Despite having been in office for 20 of the last 27 years, predictions of the Coalition’s political death have proliferated in recent months. The doomsayers are echoing similar views of the Coalition following Kevin Rudd’s victory in 2007; although Labor was reduced to minority government at the next election. Much the same was said of Labor following Tony Abbott’s triumph in 2013, but at the following election Malcolm Turnbull held on to government by a single seat.
The reality is that the nature of politics is cyclical: at different times both left and right have been on top. Too many have mistaken this short-term cyclical ascendancy for long-term domination.
But underneath the short-term cycles is a structural tide that has significant influence on how often a party is in government over time. And — for the first time in decades — the structural tide is starting to run rapidly against the Coalition.
In particular, the Coalition is facing a challenge of demography. The generational makeup of the electorate, and how different generations vote, can have a big impact on who forms government. Changing demographics have the potential to push the Coalition primary vote below 30 per cent and, in the coming decades, could cost it more than 30 seats between now and 2040.

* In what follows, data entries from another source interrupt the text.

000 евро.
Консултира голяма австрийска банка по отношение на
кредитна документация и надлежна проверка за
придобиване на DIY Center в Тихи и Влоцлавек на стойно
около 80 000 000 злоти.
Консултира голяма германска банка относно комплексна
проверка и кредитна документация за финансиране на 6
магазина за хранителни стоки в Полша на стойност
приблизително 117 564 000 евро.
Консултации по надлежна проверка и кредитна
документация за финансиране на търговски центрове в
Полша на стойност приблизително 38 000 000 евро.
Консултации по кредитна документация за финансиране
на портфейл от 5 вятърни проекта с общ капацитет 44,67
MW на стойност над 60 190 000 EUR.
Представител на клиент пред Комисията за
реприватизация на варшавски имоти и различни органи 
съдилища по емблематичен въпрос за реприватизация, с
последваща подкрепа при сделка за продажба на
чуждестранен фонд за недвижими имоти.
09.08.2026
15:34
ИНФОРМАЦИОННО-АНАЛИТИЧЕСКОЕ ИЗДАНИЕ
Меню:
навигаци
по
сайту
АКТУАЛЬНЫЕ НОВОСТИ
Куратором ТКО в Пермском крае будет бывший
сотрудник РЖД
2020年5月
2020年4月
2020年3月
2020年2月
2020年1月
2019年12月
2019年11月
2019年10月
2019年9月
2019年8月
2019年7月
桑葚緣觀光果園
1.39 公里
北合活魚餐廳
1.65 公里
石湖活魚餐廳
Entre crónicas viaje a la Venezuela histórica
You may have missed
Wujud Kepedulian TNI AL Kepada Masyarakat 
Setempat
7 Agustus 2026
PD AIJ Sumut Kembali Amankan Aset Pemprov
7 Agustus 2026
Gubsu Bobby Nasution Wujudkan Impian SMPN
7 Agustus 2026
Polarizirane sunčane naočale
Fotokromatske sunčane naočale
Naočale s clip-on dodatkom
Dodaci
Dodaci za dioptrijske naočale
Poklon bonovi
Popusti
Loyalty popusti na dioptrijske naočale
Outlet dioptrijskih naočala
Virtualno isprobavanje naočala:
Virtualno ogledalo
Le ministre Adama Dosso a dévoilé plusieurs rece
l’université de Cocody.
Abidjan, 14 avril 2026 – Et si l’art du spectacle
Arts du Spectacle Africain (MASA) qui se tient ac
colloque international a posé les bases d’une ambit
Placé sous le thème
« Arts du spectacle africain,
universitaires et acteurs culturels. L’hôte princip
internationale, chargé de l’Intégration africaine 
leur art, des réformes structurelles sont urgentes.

It’s something of a truism that younger voters lean left. However, most who leaned left in their 20s would traditionally swing right in their middle years.
Analysis of Australian Electoral Studies (AES) going back to 1967 suggests this is broadly true of Boomers and Gen X. Both generations became more likely to vote for the Coalition, relative to the average voter, although the crossover point has typically occurred in their early 50s.
As the Boomers have aged and drifted further right, their demographic bulge has been a big benefit to the Coalition. However, the generations that follow them are turning out quite differently.
At the last election, voters born after 1980 were more likely to give their first preference to the Greens than to the Coalition. More recent Newspolls put the Greens ahead of the Coalition by three percentage points among voters aged under 35.
Worse still, Millennials’ life cycle voting behaviour does not appear to be following that of earlier generations. Based on current trends, Millennials will not cross over to the Coalition until their 80s.
Gen Z are different again. They are not moving towards the Coalition at all as they enter their late-20s. Not only did they enter the electorate with historically low levels of support for the Coalition, their support has continued to decline — quite abruptly. As of the last election, the oldest among them were 25.3 percentage points less likely to vote Coalition than the average voter.
As the older generations leave the electorate and are replaced by new ones, there will be fewer Boomer and Gen X votes for the Coalition to chase.
At the next election, Boomers and Gen X will make up 46 per cent of the electorate. Adding the Silent Generation to these suggests a 2025 electorate with a little over half of voters born before 1980. By 2040, Boomers and Gen X will make up less than 33 per cent of voters. Those born after 1980 will make up just under 70 per cent of the electorate.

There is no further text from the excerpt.